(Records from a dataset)
● ● ●
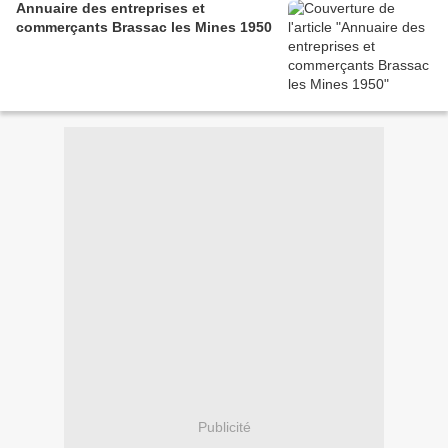
Annuaire des entreprises et
commerçants Brassac les Mines 1950
Publicité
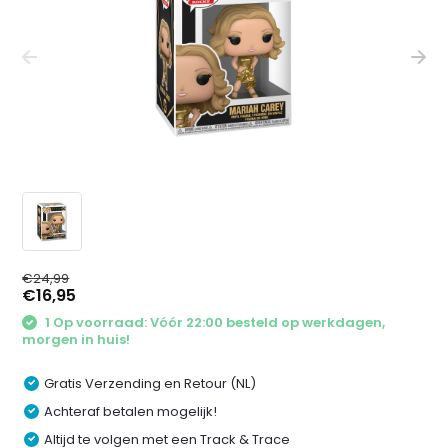
€24,99
€16,95
1 Op voorraad: Vóór 22:00 besteld op werkdagen,
morgen in huis!
Gratis Verzending en Retour (NL)
Achteraf betalen mogelijk!
Altijd te volgen met een Track & Trace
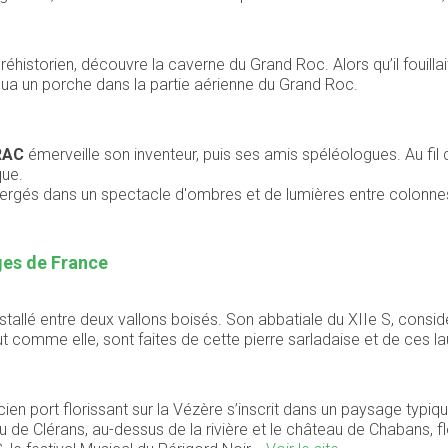
historien, découvre la caverne du Grand Roc. Alors qu’il fouilla
qua un porche dans la partie aérienne du Grand Roc.
RAC
émerveille son inventeur, puis ses amis spéléologues. Au fil d
sque.
mmergés dans un spectacle d'ombres et de lumières entre colonnes
ages de France
tallé entre deux vallons boisés. Son abbatiale du XIIe S, consid
tout comme elle, sont faites de cette pierre sarladaise et de ces 
ien port florissant sur la Vézère s’inscrit dans un paysage typiq
au de Clérans, au-dessus de la rivière et le château de Chabans, fle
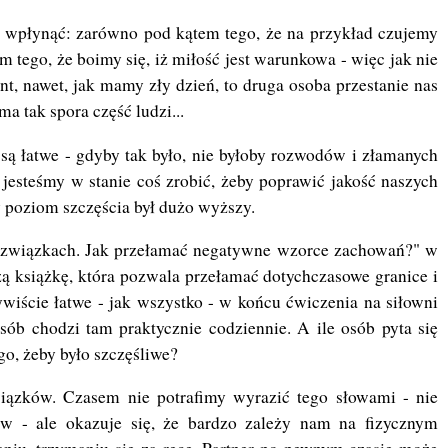
s wpłynąć: zarówno pod kątem tego, że na przykład czujemy
em tego, że boimy się, iż miłość jest warunkowa - więc jak nie
nt, nawet, jak mamy zły dzień, to druga osoba przestanie nas
a tak spora część ludzi...
są łatwe - gdyby tak było, nie byłoby rozwodów i złamanych
j jesteśmy w stanie coś zrobić, żeby poprawić jakość naszych
by poziom szczęścia był dużo wyższy.
 związkach. Jak przełamać negatywne wzorce zachowań?" w
ą książkę, która pozwala przełamać dotychczasowe granice i
wiście łatwe - jak wszystko - w końcu ćwiczenia na siłowni
osób chodzi tam praktycznie codziennie. A ile osób pyta się
go, żeby było szczęśliwe?
iązków. Czasem nie potrafimy wyrazić tego słowami - nie
 - ale okazuje się, że bardzo zależy nam na fizycznym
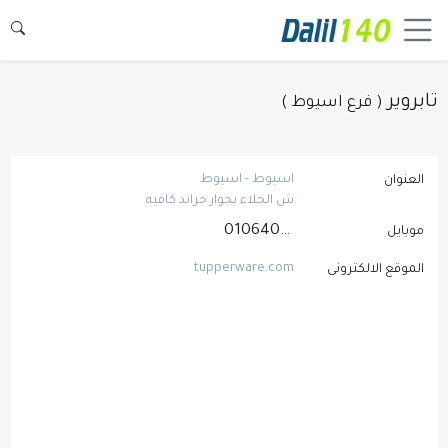
تابروير
( فرع اسيوط )
اسيوط - اسيوط
العنوان
ش الجلاء بجوار جراند كافيه
01064050778
موبايل
tupperware.com
الموقع الالكترونى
● ● ●
Copy out, word for word, the part of the entries above that begins at the line with "s wpłynąć: zarówno" and ends at the line with "wiście łatwe - jak", including both.

s wpłynąć: zarówno pod kątem tego, że na przykład czujemy
em tego, że boimy się, iż miłość jest warunkowa - więc jak nie
nt, nawet, jak mamy zły dzień, to druga osoba przestanie nas
a tak spora część ludzi...
są łatwe - gdyby tak było, nie byłoby rozwodów i złamanych
j jesteśmy w stanie coś zrobić, żeby poprawić jakość naszych
by poziom szczęścia był dużo wyższy.
 związkach. Jak przełamać negatywne wzorce zachowań?" w
ą książkę, która pozwala przełamać dotychczasowe granice i
wiście łatwe - jak wszystko - w końcu ćwiczenia na siłowni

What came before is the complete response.